ПЕТР ШЕСТЁРКИН
Петр Васильевич Шестёркин (1912–2015) , родился в Оренбургской области. Политрук, воевал на Волховском фронте, попал в плен летом 1942 г. Позднее он вспоминал: «Построили нас, человек 70 оставшихся в живых, в шеренгу по двое. Последовала команда: «Жиды, коммунисты и комиссары — три шага вперед!» Никто из строя не вышел…». Находился в концлагерях и на шахтах в Германии. Здесь выявленных «комиссаров расстреливали на месте, а на евреев надевали ермолку, запрягали в бочку с нечистотами и заставляли возить», — рассказывал П.Шестёркин. 23 февраля 1943г. бежал, оказался в Бельгии, подпольщики помогли получить паспорт на имя Жана-Августа Пьери. Затем переправили в партизанский отряд. Так он стал бойцом секретной партизанской армии Бельгии (так называли себя партизаны), где из бывших советских военнопленных была создана Русская бригада. «Когда в Бельгию вошли союзники, они были очень удивлены, увидев вооруженных людей с красными флагами», — вспоминал Петр Васильевич. Прошел проверку и был назначен уполномоченным по репатриации в Бельгии, затем во Францию. На Родину вернулся лишь в сентябре 45-го. А дома его ждала… похоронка. Но советский офицер и бельгийский партизан дожил до 100 лет, работал в г. Темникове в Мордовии. И как самую дорогую реликвию хранил благодарственное письмо командира Бельгийской секретной армии в провинции Лимбург А.Ламбрехта.
13 апреля 1945 г.
Командир секретной армии в провинции Лимбург объявляет, что старший лейтенант Шестёркин, командир Русской бригады сектора Рекем, оказал неоценимую помощь и содействие секретной армии в провинции Лимбург. Сражаясь с немцами всеми способами, он также содействовал освобождению других военнопленных В качестве офицера секретной армии он участвовал в парашютировании союзников, амуниции и вооружения силами секретной армии.

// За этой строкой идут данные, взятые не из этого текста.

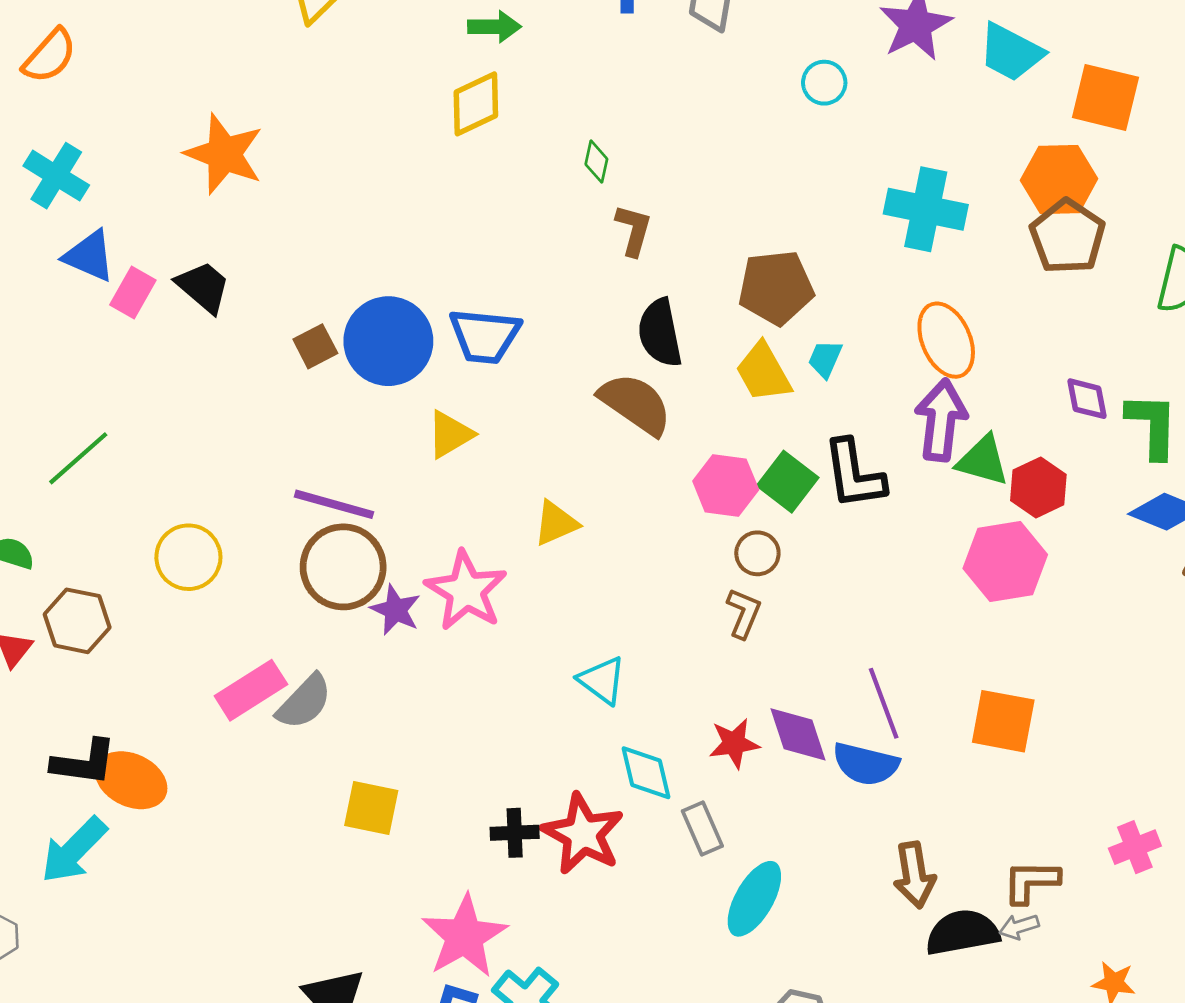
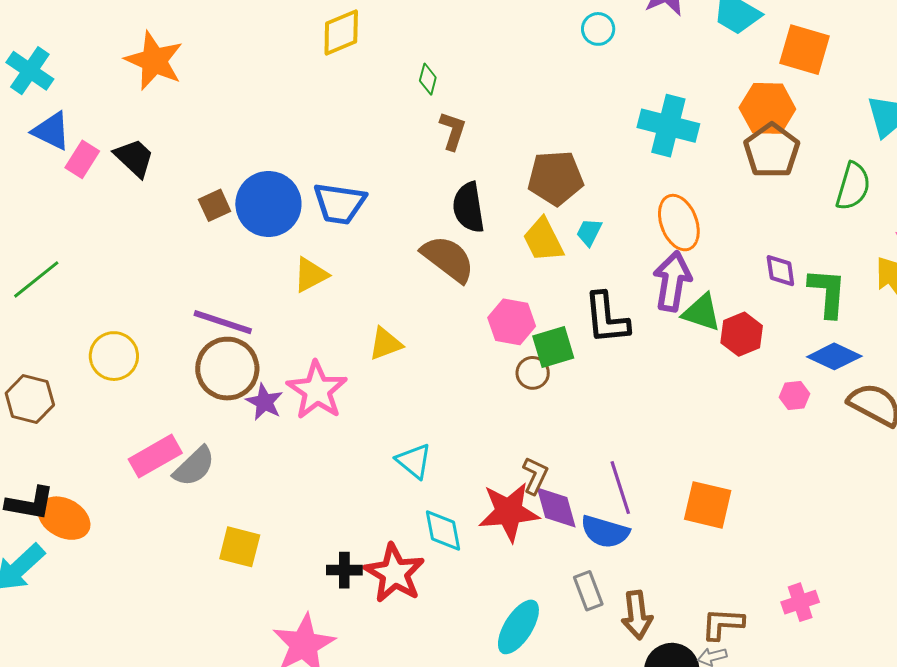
green square: (788, 482) -> (553, 347), moved, turned 33
pink hexagon: (1005, 561) -> (794, 396), moved, size x0.5
brown L-shape: (744, 613) -> (535, 476), moved
red star: (734, 743) -> (509, 512), size x1.6
gray rectangle: (702, 829) -> (588, 591), moved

Мы поздравляем старшего лейтенанта Шестёркина за его блестящее поведение, неоценимую помощь, которую он всегда оказывал секретной армии».
ЛЕВ ГОРОДЕНСКИЙ
И действительно, двадцатилетний младший сержант Лев Маркович Городенский, сражавшийся на 1-м Белорусском, в тот день мог насладиться относительным затишьем. Позади — ровно два года службы. Успел побывать в «штрафниках». Пять раз был ранен. В одном из писем родителям в Москву он как-то даже похвастался четырьмя нашивками за ранения и точно предсказал получение пятой. Лев настолько привык к реалиям передовой, что легко шутил и о своих ранах, и о смерти. Нормальная мирная жизнь в Москве, учеба на журфаке Полиграфического института остались в какой-то другой, довоенной, реальности.
Впрочем, журналистская жилка у Льва Городенского давала о себе знать и на фронте. Так, во время своего последнего пребывания в госпитале именно он писал боевые листки, пересказывал товарищам сводки Совинформбюро. На передовой он всегда подмечал интересные детали, которые красочно передавал в письмах домой.

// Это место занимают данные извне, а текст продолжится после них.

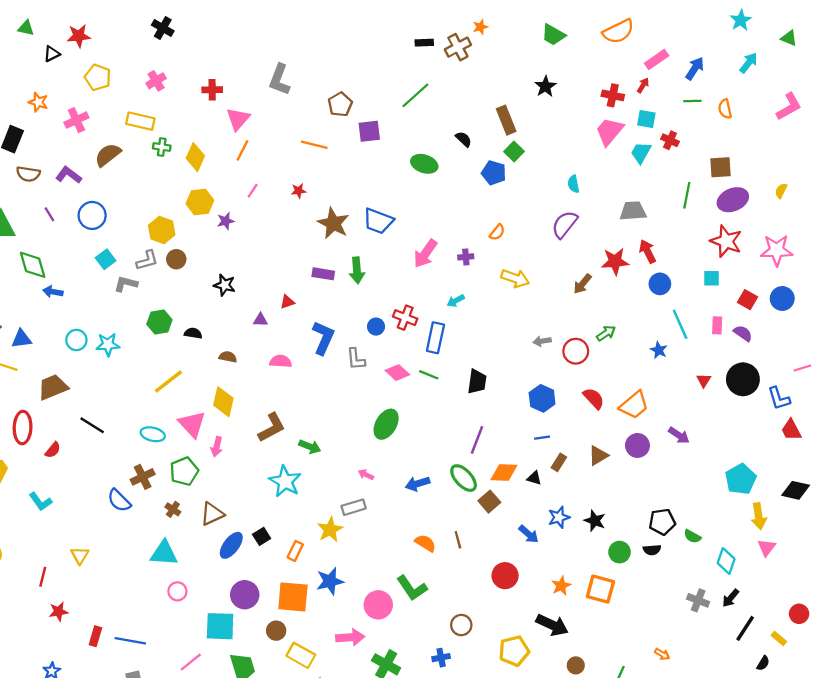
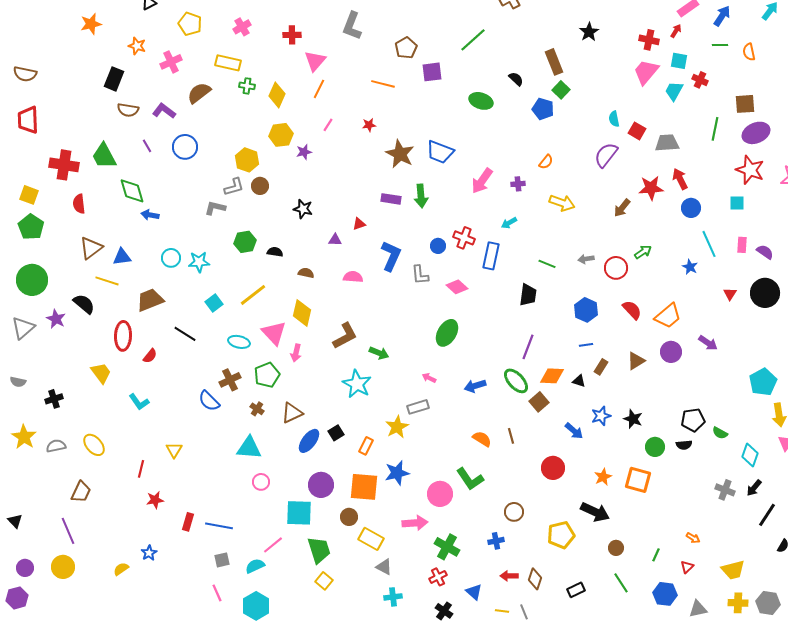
cyan square: (106, 259) -> (214, 303), moved
red square: (747, 300) -> (637, 131), moved
green line: (429, 375) -> (547, 264), moved

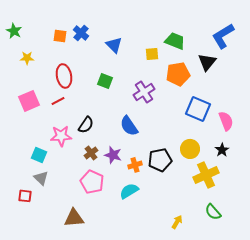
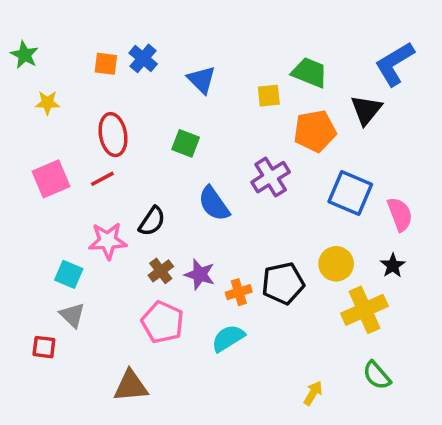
purple cross: (144, 92) -> (271, 177), moved
blue semicircle: (129, 126) -> (214, 204), moved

13 апреля, во время короткого затишья, Лев ретроспективно вспоминал Польшу и реакцию поляков, встречавших своих освободителей, сравнивал ее с теперешней реакцией на советских солдат у немецкого населения. В этом лишь наполовину сохранившемся письме проскользнули и накопившееся ожесточение, и намек на качество жизни немцев, и горькая ирония о расстояниях до Москвы и Берлина.
13 апреля.
Это письмо я вам пишу с территории Германии. До Берлина — 150 км, до вас — 1600 км. Сами видите, что до Берлина в 10 раз ближе, чем до вас. Мне пришлось пройти всю Польшу и часть Германии. В Польше на нас, бойцов Красной армии, смотрели как на освободителей от немецкой каторги, делились воспоминаниями о пяти годах мученической жизни, везде принимали как родных. Даже мы не успевали отвечать на приветствия населения.
Другое дело здесь, на земле немецкой. Население смотрит на нас с боязнью, несмотря на то, что мы к ним даже не притрагиваемся. Мы добьемся того, «чтобы немцев из поколения поколение бросало в дрожь при упоминании о Красной армии». Зато мы себя все чувствуем хозяевами, все, что осталось, — все наше. Мы живем сейчас в одном городе, дом целый, обстановка, посуда, топливо, вода, скотина, запасы продуктов — все цело. Живем так, как не жили дома. Можете мне поверить. Целый день жарим, варим то, что любит каждый, — я жарю котлеты с картошкой, пьем кофе с вареньем, заелись прямо до невозможности.
Пока кончаю. По этому адресу не пишите. Когда будет точный адрес, я вам его сообщу в письме.